1 Impact of Model Biases and the Validity of Proxy Comparison
It seems there are significant model biases in the PI control simulations, notably a warm bias over North America and an unrealistic sea ice thickness distribution near Canada and Greenland. If the model's description of the modern Arctic climate is flawed, the feedback processes it simulates (e.g., sea ice albedo, sea ice clouds) may also be inaccurate. The fact that the PI simulations using parameter set A (Figure 6a) appear to be closer to observed sea ice concentrations. The authors should clearly explain how the modern biases may affect their interpretation of the LIG results and the generalizability of their findings. In addition, the authors admit they cannot claim
which model versions is more realistic. Then is it necessary to compare the LIGvC and LIGvA with the proxy reconstruction?
It is necessary to discuss whether the improved agreement with the LIG proxy parameters stems from more realistic physical processes or from accidental compensation of model errors.
2 Initial Condition Sensitivity
The central finding—that a warmer, thinner sea-ice initial state (PIvC) leads to an ice-free LIG Arctic—raises the critical question of whether the cloud-phase process would be sufficiently powerful to generate a similar outcome if the model were initialized from a more realistic, colder glacial state. Is the result demonstrating a unique, enhanced physical response to LIG forcing, or is it primarily a consequence of sensitivity to the initial state? The manuscript does not sufficiently disentangle these two effects.

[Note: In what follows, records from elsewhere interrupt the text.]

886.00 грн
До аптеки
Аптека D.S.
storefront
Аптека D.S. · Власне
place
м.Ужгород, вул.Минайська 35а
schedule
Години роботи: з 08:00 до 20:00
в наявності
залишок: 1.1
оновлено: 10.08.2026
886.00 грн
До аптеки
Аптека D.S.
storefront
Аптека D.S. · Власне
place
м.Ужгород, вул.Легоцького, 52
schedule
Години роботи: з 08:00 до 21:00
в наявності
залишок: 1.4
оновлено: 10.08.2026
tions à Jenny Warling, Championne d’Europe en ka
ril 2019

3 Overemphasis on Annual Mean Temperature
The analysis of surface air temperature changes focuses heavily on annual means (e.g., Fig. 2). However, the crucial processes for sea ice evolution—melting in summer and freezing in autumn—are inherently seasonal. The key mechanism proposed, the liquid cloud longwave feedback, is explicitly shown to be a autumn/winter phenomenon. Therefore, the annual mean temperature is a less informative metric for the core thesis than a detailed seasonal analysis.

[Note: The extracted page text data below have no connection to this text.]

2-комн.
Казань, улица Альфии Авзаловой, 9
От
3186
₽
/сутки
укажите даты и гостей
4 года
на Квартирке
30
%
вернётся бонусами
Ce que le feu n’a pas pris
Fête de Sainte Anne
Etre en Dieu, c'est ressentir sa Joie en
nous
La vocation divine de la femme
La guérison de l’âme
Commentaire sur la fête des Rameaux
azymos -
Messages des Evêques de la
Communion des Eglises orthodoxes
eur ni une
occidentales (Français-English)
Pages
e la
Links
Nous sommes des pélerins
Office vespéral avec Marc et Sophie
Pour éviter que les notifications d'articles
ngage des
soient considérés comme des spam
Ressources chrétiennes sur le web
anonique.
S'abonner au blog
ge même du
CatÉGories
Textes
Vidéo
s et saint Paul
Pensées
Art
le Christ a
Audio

The authors should place greater emphasis on the seasonal progression of temperature and energy budget changes when discussing the causes of sea ice loss. Seasonal (e.g., JJA, SON) temperature and radiation anomaly maps could be prioritized in the main text to directly link the forcing to the response.
4 Oversimplified Explanation for Polar Asymmetry
The explanation for the asymmetric temperature response between the Arctic (warming) and Antarctic (cooling) to the cloud parameter change is attributed solely to the difference in summer climatological temperatures. This explanation is plausible but likely incomplete. The discussion of this asymmetry should be expanded to acknowledge the potential role of these large-scale dynamical factors, even if a full analysis is beyond the paper's scope. atmospheric circulation, moisture transport,
5 The attribution of autumn/winter warming
The attribution of autumn/winter warming primarily to the cloud parameterization requires refinement. A compelling alternative explanation is the summer remnant effect whereby the larger summer sea-ice loss in LIGvC creates a warmer, moister autumn lower atmosphere, passively leading to more clouds and warming. While the AGCM experiments provide some evidence for an active role of the cloud phase, the coupled model result is likely a combination of this passive response and the active cloud-phase amplification. The authors should clearly distinguish between these two effects and present the autumn/winter warming as a result of a positive feedback loop where the cloud parameterization acts as a powerful amplifier of the conditions created by prior sea-ice loss.